Provided data —
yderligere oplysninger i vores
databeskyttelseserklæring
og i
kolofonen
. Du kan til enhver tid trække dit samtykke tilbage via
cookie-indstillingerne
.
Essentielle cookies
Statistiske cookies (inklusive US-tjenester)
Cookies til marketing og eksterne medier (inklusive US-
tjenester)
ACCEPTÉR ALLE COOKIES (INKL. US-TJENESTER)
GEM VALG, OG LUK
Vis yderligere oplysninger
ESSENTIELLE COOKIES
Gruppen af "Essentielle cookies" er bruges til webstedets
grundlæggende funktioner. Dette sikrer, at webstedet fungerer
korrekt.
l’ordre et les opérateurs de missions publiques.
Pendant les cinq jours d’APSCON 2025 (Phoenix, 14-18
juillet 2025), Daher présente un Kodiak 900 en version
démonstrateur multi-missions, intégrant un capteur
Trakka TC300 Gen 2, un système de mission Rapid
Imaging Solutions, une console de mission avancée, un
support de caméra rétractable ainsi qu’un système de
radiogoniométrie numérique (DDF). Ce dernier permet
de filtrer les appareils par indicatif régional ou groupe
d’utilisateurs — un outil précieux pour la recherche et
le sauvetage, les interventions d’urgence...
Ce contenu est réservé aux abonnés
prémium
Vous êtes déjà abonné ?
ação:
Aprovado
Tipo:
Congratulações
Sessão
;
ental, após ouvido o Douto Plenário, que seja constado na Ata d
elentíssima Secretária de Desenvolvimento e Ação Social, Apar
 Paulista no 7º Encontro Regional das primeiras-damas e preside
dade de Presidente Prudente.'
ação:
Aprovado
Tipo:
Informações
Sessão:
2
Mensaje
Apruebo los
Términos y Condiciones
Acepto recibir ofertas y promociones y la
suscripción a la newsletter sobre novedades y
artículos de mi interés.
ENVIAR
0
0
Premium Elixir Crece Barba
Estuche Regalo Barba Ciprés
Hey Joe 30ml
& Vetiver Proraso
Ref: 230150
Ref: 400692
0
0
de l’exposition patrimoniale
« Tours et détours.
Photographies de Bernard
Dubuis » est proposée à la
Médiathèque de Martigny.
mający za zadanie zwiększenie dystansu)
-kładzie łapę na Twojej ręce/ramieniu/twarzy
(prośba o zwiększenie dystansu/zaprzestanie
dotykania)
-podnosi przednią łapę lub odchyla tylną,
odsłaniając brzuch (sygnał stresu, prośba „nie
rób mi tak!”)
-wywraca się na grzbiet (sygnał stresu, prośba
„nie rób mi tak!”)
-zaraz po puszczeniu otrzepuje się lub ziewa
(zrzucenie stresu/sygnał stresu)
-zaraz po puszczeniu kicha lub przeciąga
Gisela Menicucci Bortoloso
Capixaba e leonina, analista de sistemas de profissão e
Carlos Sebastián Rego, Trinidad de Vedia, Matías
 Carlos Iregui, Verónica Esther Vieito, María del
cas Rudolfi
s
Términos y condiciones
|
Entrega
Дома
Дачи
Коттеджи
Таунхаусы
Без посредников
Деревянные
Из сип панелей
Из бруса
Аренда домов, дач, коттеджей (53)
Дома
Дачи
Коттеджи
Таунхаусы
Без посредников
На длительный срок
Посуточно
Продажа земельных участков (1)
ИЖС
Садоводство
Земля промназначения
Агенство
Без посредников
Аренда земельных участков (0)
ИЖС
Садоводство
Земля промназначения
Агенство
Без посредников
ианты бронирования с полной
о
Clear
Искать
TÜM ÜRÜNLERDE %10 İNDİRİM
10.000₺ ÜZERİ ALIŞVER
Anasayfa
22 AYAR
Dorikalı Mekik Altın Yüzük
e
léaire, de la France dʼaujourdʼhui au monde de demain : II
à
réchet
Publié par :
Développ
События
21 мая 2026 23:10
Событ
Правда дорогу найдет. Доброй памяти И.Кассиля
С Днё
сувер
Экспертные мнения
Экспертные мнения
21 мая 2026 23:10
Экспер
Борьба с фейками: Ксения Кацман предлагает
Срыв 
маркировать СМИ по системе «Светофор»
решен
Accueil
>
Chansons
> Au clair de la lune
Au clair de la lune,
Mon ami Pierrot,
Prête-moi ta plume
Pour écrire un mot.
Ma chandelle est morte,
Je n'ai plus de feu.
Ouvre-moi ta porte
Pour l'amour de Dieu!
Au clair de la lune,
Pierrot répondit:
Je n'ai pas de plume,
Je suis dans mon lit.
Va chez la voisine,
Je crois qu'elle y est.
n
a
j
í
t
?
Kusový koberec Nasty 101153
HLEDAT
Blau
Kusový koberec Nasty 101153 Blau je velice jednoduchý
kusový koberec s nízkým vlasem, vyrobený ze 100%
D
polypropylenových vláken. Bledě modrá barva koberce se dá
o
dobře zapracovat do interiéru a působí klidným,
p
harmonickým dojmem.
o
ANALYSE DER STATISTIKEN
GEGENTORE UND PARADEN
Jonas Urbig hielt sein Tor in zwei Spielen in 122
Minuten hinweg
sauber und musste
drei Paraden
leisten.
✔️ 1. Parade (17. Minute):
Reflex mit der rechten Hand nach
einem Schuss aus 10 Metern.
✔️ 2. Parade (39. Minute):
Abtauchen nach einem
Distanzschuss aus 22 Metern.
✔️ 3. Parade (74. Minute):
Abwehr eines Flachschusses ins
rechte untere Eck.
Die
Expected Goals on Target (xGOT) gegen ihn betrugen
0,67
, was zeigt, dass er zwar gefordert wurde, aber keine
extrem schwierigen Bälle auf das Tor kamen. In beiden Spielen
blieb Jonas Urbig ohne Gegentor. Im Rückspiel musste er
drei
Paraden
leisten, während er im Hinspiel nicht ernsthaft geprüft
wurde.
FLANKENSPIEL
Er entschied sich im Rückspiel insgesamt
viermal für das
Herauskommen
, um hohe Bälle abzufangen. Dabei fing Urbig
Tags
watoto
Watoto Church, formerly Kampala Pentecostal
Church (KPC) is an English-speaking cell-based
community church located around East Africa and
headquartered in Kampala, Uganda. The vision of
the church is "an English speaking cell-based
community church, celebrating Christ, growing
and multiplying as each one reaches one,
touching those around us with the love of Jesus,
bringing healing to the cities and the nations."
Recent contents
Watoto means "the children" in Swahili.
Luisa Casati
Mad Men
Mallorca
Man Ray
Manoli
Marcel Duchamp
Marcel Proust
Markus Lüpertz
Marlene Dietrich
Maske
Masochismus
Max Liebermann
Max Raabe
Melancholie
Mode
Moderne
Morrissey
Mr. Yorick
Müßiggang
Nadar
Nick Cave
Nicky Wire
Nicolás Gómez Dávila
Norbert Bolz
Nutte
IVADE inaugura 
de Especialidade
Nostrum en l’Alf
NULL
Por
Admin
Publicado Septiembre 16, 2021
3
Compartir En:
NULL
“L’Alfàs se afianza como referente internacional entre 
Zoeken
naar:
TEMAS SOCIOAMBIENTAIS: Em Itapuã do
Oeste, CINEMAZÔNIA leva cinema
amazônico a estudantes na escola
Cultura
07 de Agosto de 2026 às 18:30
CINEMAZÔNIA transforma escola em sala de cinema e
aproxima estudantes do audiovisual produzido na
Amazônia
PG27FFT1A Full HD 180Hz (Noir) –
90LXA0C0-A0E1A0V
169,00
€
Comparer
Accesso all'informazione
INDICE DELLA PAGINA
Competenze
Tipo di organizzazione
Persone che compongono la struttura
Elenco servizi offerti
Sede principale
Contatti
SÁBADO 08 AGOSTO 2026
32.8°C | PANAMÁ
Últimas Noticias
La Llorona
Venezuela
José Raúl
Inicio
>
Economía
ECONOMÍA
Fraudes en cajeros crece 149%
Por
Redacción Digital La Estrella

Task to carry out — Could you please repeat the data exactly as given?

Task result —
yderligere oplysninger i vores
databeskyttelseserklæring
og i
kolofonen
. Du kan til enhver tid trække dit samtykke tilbage via
cookie-indstillingerne
.
Essentielle cookies
Statistiske cookies (inklusive US-tjenester)
Cookies til marketing og eksterne medier (inklusive US-
tjenester)
ACCEPTÉR ALLE COOKIES (INKL. US-TJENESTER)
GEM VALG, OG LUK
Vis yderligere oplysninger
ESSENTIELLE COOKIES
Gruppen af "Essentielle cookies" er bruges til webstedets
grundlæggende funktioner. Dette sikrer, at webstedet fungerer
korrekt.
l’ordre et les opérateurs de missions publiques.
Pendant les cinq jours d’APSCON 2025 (Phoenix, 14-18
juillet 2025), Daher présente un Kodiak 900 en version
démonstrateur multi-missions, intégrant un capteur
Trakka TC300 Gen 2, un système de mission Rapid
Imaging Solutions, une console de mission avancée, un
support de caméra rétractable ainsi qu’un système de
radiogoniométrie numérique (DDF). Ce dernier permet
de filtrer les appareils par indicatif régional ou groupe
d’utilisateurs — un outil précieux pour la recherche et
le sauvetage, les interventions d’urgence...
Ce contenu est réservé aux abonnés
prémium
Vous êtes déjà abonné ?
ação:
Aprovado
Tipo:
Congratulações
Sessão
;
ental, após ouvido o Douto Plenário, que seja constado na Ata d
elentíssima Secretária de Desenvolvimento e Ação Social, Apar
 Paulista no 7º Encontro Regional das primeiras-damas e preside
dade de Presidente Prudente.'
ação:
Aprovado
Tipo:
Informações
Sessão:
2
Mensaje
Apruebo los
Términos y Condiciones
Acepto recibir ofertas y promociones y la
suscripción a la newsletter sobre novedades y
artículos de mi interés.
ENVIAR
0
0
Premium Elixir Crece Barba
Estuche Regalo Barba Ciprés
Hey Joe 30ml
& Vetiver Proraso
Ref: 230150
Ref: 400692
0
0
de l’exposition patrimoniale
« Tours et détours.
Photographies de Bernard
Dubuis » est proposée à la
Médiathèque de Martigny.
mający za zadanie zwiększenie dystansu)
-kładzie łapę na Twojej ręce/ramieniu/twarzy
(prośba o zwiększenie dystansu/zaprzestanie
dotykania)
-podnosi przednią łapę lub odchyla tylną,
odsłaniając brzuch (sygnał stresu, prośba „nie
rób mi tak!”)
-wywraca się na grzbiet (sygnał stresu, prośba
„nie rób mi tak!”)
-zaraz po puszczeniu otrzepuje się lub ziewa
(zrzucenie stresu/sygnał stresu)
-zaraz po puszczeniu kicha lub przeciąga
Gisela Menicucci Bortoloso
Capixaba e leonina, analista de sistemas de profissão e
Carlos Sebastián Rego, Trinidad de Vedia, Matías
 Carlos Iregui, Verónica Esther Vieito, María del
cas Rudolfi
s
Términos y condiciones
|
Entrega
Дома
Дачи
Коттеджи
Таунхаусы
Без посредников
Деревянные
Из сип панелей
Из бруса
Аренда домов, дач, коттеджей (53)
Дома
Дачи
Коттеджи
Таунхаусы
Без посредников
На длительный срок
Посуточно
Продажа земельных участков (1)
ИЖС
Садоводство
Земля промназначения
Агенство
Без посредников
Аренда земельных участков (0)
ИЖС
Садоводство
Земля промназначения
Агенство
Без посредников
ианты бронирования с полной
о
Clear
Искать
TÜM ÜRÜNLERDE %10 İNDİRİM
10.000₺ ÜZERİ ALIŞVER
Anasayfa
22 AYAR
Dorikalı Mekik Altın Yüzük
e
léaire, de la France dʼaujourdʼhui au monde de demain : II
à
réchet
Publié par :
Développ
События
21 мая 2026 23:10
Событ
Правда дорогу найдет. Доброй памяти И.Кассиля
С Днё
сувер
Экспертные мнения
Экспертные мнения
21 мая 2026 23:10
Экспер
Борьба с фейками: Ксения Кацман предлагает
Срыв 
маркировать СМИ по системе «Светофор»
решен
Accueil
>
Chansons
> Au clair de la lune
Au clair de la lune,
Mon ami Pierrot,
Prête-moi ta plume
Pour écrire un mot.
Ma chandelle est morte,
Je n'ai plus de feu.
Ouvre-moi ta porte
Pour l'amour de Dieu!
Au clair de la lune,
Pierrot répondit:
Je n'ai pas de plume,
Je suis dans mon lit.
Va chez la voisine,
Je crois qu'elle y est.
n
a
j
í
t
?
Kusový koberec Nasty 101153
HLEDAT
Blau
Kusový koberec Nasty 101153 Blau je velice jednoduchý
kusový koberec s nízkým vlasem, vyrobený ze 100%
D
polypropylenových vláken. Bledě modrá barva koberce se dá
o
dobře zapracovat do interiéru a působí klidným,
p
harmonickým dojmem.
o
ANALYSE DER STATISTIKEN
GEGENTORE UND PARADEN
Jonas Urbig hielt sein Tor in zwei Spielen in 122
Minuten hinweg
sauber und musste
drei Paraden
leisten.
✔️ 1. Parade (17. Minute):
Reflex mit der rechten Hand nach
einem Schuss aus 10 Metern.
✔️ 2. Parade (39. Minute):
Abtauchen nach einem
Distanzschuss aus 22 Metern.
✔️ 3. Parade (74. Minute):
Abwehr eines Flachschusses ins
rechte untere Eck.
Die
Expected Goals on Target (xGOT) gegen ihn betrugen
0,67
, was zeigt, dass er zwar gefordert wurde, aber keine
extrem schwierigen Bälle auf das Tor kamen. In beiden Spielen
blieb Jonas Urbig ohne Gegentor. Im Rückspiel musste er
drei
Paraden
leisten, während er im Hinspiel nicht ernsthaft geprüft
wurde.
FLANKENSPIEL
Er entschied sich im Rückspiel insgesamt
viermal für das
Herauskommen
, um hohe Bälle abzufangen. Dabei fing Urbig
Tags
watoto
Watoto Church, formerly Kampala Pentecostal
Church (KPC) is an English-speaking cell-based
community church located around East Africa and
headquartered in Kampala, Uganda. The vision of
the church is "an English speaking cell-based
community church, celebrating Christ, growing
and multiplying as each one reaches one,
touching those around us with the love of Jesus,
bringing healing to the cities and the nations."
Recent contents
Watoto means "the children" in Swahili.
Luisa Casati
Mad Men
Mallorca
Man Ray
Manoli
Marcel Duchamp
Marcel Proust
Markus Lüpertz
Marlene Dietrich
Maske
Masochismus
Max Liebermann
Max Raabe
Melancholie
Mode
Moderne
Morrissey
Mr. Yorick
Müßiggang
Nadar
Nick Cave
Nicky Wire
Nicolás Gómez Dávila
Norbert Bolz
Nutte
IVADE inaugura 
de Especialidade
Nostrum en l’Alf
NULL
Por
Admin
Publicado Septiembre 16, 2021
3
Compartir En:
NULL
“L’Alfàs se afianza como referente internacional entre 
Zoeken
naar:
TEMAS SOCIOAMBIENTAIS: Em Itapuã do
Oeste, CINEMAZÔNIA leva cinema
amazônico a estudantes na escola
Cultura
07 de Agosto de 2026 às 18:30
CINEMAZÔNIA transforma escola em sala de cinema e
aproxima estudantes do audiovisual produzido na
Amazônia
PG27FFT1A Full HD 180Hz (Noir) –
90LXA0C0-A0E1A0V
169,00
€
Comparer
Accesso all'informazione
INDICE DELLA PAGINA
Competenze
Tipo di organizzazione
Persone che compongono la struttura
Elenco servizi offerti
Sede principale
Contatti
SÁBADO 08 AGOSTO 2026
32.8°C | PANAMÁ
Últimas Noticias
La Llorona
Venezuela
José Raúl
Inicio
>
Economía
ECONOMÍA
Fraudes en cajeros crece 149%
Por
Redacción Digital La Estrella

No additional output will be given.